金融安定理事会(FSB)議長で英イングランド銀行総裁を務めるマーク・カーニー氏(左)とTCFD議長を務めるマイケル・ブルームバーグ氏
(写真:AP/アフロ)

 2015年、20カ国・地域(G20)財務大臣・中央銀行総裁会合は、世界の金融市場を監督する金融安定理事会(FSB)に対し、金融市場は気候変動問題にどう対処すべきか検討を託した。FSBが設けた組織がTCFDだ。金融機関や企業の代表がTCFDに招かれ議論し、出した答えが提言だ。

 提言は、気候変動は金融市場を一変させるリスクと指摘した。また、投資家や運用機関などは株式や債券を発行する企業に対し、気候変動によってどのような影響が及ぶか、開示を求める必要があると指摘した。

 そのうえで投資家が投資判断に生かせるように、情報開示の標準的な枠組みを示した。加えて、将来の経済や社会の姿を描き、事業への影響を評価する「シナリオ分析」を求めたことでも、注目を集めた。

 提言の発行で、企業の情報開示はこれまで通りにはいかなくなった。2030年や2050年という長期的な事業戦略や収益構造を、気候変動に関わる規制強化や激化する気象災害への対応を踏まえて描き、投資家に説得力をもって語ることを迫られる。経営者にしかできない仕事だ。一般に経営者は、3年先を語ることすら難しいだろう。それが今、トヨタなど多くの企業が着手している。

 「我が社のような企業が、TCFDに対応せずにいられるものではない。むしろ積極的に、機関投資家との対話に生かしていく」と、日立製作所サステナビリティ推進本部の高橋和範副本部長は話す。

 気候リスク・機会を日立がどう扱い、事業に生かすかに世界の機関投資家が関心を寄せる。その情報を伝え、また投資家の関心を探る枠組みとして提言の活用が欠かせないのだ。

 日立は2018年6月、提言への賛同を表明した。きっかけは、その約半年前の2017年暮れ、社長に宛てた一通のメールが届いたことだった。

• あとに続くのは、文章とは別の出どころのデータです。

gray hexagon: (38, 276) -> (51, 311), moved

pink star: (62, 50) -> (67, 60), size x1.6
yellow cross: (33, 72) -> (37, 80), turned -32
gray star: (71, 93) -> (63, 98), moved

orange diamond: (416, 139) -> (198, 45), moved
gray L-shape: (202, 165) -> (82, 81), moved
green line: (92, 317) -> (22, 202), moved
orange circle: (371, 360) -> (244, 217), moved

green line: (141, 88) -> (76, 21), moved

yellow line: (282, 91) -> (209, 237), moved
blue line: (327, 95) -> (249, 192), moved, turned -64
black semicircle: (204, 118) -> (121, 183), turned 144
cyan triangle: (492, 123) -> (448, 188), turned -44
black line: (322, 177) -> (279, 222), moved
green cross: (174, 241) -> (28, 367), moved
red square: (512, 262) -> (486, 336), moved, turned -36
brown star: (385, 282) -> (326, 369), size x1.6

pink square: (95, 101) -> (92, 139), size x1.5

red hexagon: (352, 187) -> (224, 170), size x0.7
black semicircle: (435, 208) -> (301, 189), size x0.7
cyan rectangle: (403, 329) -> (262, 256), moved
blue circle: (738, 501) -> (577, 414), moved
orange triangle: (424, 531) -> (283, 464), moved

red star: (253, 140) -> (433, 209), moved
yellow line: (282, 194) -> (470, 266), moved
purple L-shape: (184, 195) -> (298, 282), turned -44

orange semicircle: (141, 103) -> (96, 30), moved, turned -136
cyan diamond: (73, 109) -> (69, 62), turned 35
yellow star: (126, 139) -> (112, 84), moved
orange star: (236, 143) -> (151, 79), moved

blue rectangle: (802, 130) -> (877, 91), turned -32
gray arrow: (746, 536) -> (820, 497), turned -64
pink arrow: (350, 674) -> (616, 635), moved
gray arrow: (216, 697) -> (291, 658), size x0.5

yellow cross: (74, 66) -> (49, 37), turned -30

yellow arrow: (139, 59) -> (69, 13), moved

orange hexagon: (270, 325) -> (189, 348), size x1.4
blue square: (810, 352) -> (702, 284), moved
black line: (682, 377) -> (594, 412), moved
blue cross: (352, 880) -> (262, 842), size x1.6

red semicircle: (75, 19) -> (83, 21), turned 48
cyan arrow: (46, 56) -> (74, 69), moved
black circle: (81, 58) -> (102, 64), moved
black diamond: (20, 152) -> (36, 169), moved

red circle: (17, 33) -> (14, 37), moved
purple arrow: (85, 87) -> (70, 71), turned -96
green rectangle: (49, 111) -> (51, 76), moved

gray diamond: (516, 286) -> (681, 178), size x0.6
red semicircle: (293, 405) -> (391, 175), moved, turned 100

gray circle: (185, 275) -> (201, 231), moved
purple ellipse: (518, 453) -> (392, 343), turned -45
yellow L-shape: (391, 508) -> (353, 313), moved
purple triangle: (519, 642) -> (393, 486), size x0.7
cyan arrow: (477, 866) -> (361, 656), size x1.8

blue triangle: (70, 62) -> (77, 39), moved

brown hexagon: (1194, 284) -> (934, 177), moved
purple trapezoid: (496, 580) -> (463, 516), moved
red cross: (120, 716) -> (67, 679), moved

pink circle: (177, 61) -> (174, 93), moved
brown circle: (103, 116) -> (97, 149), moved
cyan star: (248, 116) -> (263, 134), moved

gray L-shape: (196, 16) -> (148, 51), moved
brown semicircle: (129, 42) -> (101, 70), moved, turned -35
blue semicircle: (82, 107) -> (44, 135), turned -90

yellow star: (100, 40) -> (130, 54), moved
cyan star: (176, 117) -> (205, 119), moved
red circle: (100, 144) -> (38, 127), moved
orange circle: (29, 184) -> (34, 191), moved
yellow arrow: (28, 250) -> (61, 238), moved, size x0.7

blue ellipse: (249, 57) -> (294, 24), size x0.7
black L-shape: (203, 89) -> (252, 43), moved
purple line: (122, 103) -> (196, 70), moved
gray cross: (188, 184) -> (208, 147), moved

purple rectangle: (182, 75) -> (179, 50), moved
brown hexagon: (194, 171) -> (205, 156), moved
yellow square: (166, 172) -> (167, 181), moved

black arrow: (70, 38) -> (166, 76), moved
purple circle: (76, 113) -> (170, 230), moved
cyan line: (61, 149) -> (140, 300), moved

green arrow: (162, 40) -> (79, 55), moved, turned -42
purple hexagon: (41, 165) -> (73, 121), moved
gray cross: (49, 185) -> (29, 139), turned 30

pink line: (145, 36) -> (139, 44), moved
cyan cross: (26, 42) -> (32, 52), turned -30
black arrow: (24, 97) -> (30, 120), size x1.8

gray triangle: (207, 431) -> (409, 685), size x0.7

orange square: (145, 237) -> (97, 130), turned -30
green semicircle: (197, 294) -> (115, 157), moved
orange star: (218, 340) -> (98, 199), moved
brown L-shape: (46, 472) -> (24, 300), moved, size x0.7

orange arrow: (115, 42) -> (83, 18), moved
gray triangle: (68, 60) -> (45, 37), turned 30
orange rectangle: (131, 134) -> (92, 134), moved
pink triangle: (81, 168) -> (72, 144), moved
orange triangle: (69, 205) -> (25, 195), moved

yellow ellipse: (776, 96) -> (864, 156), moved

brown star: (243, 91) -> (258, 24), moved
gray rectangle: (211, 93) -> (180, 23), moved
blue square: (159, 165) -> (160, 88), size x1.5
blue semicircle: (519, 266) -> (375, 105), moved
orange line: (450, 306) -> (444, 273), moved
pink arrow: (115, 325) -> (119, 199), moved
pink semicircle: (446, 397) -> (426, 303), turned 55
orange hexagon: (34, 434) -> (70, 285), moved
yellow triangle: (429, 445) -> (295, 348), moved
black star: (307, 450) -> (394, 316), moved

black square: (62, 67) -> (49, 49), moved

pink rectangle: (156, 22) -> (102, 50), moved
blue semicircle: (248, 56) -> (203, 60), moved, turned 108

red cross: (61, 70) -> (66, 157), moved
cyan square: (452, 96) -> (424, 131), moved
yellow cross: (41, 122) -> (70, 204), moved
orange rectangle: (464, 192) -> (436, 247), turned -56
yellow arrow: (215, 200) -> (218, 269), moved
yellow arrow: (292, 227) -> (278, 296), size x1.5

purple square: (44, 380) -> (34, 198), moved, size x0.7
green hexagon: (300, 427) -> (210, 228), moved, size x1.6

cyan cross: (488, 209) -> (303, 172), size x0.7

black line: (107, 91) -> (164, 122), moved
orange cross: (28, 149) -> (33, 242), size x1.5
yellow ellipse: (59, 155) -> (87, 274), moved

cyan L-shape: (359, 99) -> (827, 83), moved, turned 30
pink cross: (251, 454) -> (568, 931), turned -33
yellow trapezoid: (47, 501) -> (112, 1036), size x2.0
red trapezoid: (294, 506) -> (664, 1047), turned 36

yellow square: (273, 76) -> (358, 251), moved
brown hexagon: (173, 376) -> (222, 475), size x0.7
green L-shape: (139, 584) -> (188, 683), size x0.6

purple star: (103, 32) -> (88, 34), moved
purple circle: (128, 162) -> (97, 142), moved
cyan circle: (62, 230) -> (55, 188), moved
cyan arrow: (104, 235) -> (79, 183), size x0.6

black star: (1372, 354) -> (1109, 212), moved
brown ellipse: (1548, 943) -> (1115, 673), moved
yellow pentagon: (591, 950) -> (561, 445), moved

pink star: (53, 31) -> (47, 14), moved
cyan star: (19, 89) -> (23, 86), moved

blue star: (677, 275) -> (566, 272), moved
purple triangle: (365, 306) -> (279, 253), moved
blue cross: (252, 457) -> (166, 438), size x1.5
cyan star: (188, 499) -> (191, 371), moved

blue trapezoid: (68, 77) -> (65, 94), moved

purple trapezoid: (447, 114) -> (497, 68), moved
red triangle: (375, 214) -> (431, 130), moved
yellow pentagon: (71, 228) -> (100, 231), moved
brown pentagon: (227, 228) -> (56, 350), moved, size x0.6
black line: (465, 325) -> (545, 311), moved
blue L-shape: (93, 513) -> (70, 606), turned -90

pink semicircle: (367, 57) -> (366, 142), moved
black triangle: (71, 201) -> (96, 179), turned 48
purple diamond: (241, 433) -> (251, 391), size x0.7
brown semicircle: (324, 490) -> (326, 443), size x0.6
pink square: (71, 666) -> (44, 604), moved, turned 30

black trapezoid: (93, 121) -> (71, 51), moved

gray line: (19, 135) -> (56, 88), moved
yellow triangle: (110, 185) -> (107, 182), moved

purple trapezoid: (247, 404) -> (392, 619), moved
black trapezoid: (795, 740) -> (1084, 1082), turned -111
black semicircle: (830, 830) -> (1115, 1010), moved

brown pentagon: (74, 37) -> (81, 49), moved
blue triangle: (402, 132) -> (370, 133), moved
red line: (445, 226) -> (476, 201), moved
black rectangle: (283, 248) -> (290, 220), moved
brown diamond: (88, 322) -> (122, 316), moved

 メールには225の世界の機関投資家が名を連ねていた。「クライメートアクション100+(CA100+)」と呼ぶ、世界の機関投資家によるイニシアチブのメンバーである。

 他にトヨタや新日鐵住金など影響力の大きい世界100社に送られた。「気候変動の影響にさらされようと、事業が堅牢であると投資家が判断できるように、TCFD提言に基づく情報開示を強化せよ」と書かれていた。

 メールだけではない。これまでに国内外の投資家が日立を訪れ、気候変動をテーマに対話(エンゲージメント)が持たれた。日立は、2018年9月発行のサステナビリティレポートと、同10月発行の統合報告書で提言に基づく情報を開示し始めた。

 CA100+への参加投資機関は現在、312機関に拡大。2018年10月に世界最大の機関投資家、年金積立金管理運用独立行政法人(GPIF)が参加した。

 GPIFは2018年12月、CA100+への参加とは別に、TCFD提言に賛同する意向を表明した。他にも世界の企業や金融機関、政府機関がTCFD提言への賛同を表明。2月20日までに593の組織が賛同した。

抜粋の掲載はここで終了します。